Romney Says He’d ‘Have Immediately Pardoned’ Trump If He Were Biden
Mitt Romney, the only GOP senator to vote to convict Donald Trump in both his impeachment trials, told MSNBC on Wednesday that he “would have immediately pardoned” the 2024 hopeful if he were President Joe Biden.
Reflecting on his final year in office during an interview with MSNBC anchor Stephanie Ruhle, which will air on Wednesday evening, the Utah senator lamented the increasing polarization of politics across the country and how his GOP colleagues should approach the upcoming election.
Regarding the dozens of criminal charges that Trump faces, both on the state level and federally, Romney criticized his fellow Republicans for rushing to Trump’s hush money trial in New York to defend the ex-president and attacking the legal system in the process. Yet, while saying it’s “demeaning” for wannabe vice-presidential candidates to wear Trump’s trademarked red tie ensemble outside the courthouse, he also told Ruhle that Biden “should have fought like crazy to keep this prosection” from proceeding.
Asked if there should be a separation of powers and branches of government, Romney claimed that if Lyndon B. Johnson were still president, “he’d have been all over that prosecutor” and threatened to drive him out of office if he went forward with the trial.
“But I’m pretty sure you support having separate but equal branches of government,” Ruhle retorted.
“I do, but I also— let me tell you, I mean—you may disagree with this, but had I been President Biden, when the Justice Department brought out indictments, I would have immediately pardoned him. I’d have pardoned President Trump,” Romney stated.

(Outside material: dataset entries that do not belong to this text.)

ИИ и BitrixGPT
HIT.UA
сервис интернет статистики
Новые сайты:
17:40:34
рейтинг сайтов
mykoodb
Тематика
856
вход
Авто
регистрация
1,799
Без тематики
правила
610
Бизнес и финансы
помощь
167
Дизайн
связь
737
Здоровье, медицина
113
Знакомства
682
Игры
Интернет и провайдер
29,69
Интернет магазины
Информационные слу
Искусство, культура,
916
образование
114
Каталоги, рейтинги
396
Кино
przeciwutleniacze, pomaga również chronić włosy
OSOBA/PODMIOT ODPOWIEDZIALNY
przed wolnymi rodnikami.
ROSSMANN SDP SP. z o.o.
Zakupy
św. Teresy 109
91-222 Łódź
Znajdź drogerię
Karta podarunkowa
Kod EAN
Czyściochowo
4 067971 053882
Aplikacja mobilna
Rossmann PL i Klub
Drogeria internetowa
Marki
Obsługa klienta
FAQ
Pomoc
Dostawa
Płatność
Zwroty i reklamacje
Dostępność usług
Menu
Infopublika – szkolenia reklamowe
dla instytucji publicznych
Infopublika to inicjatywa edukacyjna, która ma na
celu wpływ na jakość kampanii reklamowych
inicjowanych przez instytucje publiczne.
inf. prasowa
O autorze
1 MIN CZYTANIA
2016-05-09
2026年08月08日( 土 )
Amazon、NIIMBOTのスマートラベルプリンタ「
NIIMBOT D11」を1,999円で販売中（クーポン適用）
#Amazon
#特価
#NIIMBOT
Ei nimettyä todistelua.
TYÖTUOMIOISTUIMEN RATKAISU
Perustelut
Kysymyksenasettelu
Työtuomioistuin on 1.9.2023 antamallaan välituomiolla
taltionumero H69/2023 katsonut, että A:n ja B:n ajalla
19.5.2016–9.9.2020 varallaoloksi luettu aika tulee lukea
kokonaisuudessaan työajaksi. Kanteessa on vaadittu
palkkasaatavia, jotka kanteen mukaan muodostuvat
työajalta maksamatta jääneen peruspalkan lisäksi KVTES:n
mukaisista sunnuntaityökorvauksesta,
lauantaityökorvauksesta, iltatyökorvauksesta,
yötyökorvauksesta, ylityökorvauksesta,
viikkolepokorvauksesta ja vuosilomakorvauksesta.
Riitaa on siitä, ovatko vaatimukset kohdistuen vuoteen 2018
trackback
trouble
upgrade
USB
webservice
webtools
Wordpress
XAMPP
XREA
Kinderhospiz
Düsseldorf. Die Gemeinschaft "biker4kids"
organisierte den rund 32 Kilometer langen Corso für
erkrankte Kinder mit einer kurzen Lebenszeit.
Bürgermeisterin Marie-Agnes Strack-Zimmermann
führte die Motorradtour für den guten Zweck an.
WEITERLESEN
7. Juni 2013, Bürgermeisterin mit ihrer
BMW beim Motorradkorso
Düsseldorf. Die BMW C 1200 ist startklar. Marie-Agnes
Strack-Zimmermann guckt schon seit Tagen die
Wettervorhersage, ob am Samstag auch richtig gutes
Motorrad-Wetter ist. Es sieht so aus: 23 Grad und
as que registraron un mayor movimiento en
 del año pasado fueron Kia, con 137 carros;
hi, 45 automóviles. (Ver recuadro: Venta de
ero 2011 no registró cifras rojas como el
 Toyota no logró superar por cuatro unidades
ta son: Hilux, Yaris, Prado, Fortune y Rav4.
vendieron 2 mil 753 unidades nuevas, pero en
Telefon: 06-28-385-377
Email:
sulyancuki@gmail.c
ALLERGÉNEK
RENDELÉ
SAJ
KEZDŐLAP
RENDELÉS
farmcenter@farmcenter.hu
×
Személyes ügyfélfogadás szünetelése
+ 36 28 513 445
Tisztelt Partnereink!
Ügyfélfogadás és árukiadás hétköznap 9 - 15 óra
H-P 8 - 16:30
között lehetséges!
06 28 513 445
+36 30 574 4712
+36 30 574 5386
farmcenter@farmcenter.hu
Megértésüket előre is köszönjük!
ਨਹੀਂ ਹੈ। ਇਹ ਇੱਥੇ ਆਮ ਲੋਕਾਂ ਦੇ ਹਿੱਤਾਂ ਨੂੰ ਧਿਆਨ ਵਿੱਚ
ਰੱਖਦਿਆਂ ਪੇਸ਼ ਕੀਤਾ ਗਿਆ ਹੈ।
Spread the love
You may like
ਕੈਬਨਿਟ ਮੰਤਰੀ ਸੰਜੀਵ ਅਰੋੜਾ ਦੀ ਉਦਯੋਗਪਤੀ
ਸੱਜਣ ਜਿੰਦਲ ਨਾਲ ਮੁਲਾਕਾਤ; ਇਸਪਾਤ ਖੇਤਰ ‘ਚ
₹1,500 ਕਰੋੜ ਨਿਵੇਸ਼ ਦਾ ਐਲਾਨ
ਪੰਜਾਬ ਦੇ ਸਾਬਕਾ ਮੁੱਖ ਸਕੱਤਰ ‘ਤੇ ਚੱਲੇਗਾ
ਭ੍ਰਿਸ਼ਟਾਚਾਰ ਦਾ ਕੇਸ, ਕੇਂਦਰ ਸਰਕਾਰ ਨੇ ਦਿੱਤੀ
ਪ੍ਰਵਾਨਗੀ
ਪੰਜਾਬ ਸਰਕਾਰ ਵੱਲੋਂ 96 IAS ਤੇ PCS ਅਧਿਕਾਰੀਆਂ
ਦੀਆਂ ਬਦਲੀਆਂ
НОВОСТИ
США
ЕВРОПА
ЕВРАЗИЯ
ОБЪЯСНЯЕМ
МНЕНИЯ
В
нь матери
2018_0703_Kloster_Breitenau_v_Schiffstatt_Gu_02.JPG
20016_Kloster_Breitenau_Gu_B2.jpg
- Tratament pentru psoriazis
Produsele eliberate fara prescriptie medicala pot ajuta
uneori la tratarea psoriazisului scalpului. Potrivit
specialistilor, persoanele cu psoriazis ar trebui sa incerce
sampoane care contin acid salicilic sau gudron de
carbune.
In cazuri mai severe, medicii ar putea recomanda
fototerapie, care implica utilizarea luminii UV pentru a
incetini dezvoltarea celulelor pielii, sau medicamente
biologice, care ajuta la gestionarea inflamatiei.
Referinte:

“Why? Well, because it makes me, President Biden, the big guy and the person I pardoned the little guy,” he continued. “ And, number two, it’s not going to get resolved before the election. It’s not going to have an impact before the election. And, frankly, the country doesn’t want to have to go through prosecuting a former president.”
While Trump does face federal charges in criminal cases surrounding the Jan. 6 insurrection and his mishandling of classified documents, the trial in New York focuses on state criminal charges of falsifying business records. The president could not pardon Trump on the state-level charges in New York or his election interference case in Georgia.
Romney, meanwhile, insisted that voters already know that Trump acted inappropriately on numerous occasions and don’t need him to be convicted of a crime to prove that.
“I think the American people have recognized that President Trump did have an inappropriate affair with someone who was a porn star. I think they realize that,” the Utah lawmaker declared. “I think they realize he took classified documents he shouldn't have and didn't handle them properly. I think they understand that as well.”
He added: “I think they realize he’s been lying about the election in 2020. They know those things. So these things are not changing the public attitude. And, frankly, we ought to get beyond these and focus on the big issues that really matter to the American people, our inflation, our border, what’s happening around the world, America's involvement in the world.”
According to Romney, the GOP presidential nominee in 2012, Biden and Trump “would do best focusing on the future for this great country.”
As for who he will vote for come November, Romney—who previously wrote in his wife’s name the past two presidential elections rather than cast a ballot for Trump—said he wasn’t willing to announce that at this time. But he was willing to say who he wouldn’t support.
“I’m not going to be voting for President Trump. I made that clear,” he stated. “I know for some people, the character is not the number one issue. It is for me. When someone has been, well, determined by a jury to have committed sexual assault, that’s not someone who I want my kids and grandkids to see as president of the United States.”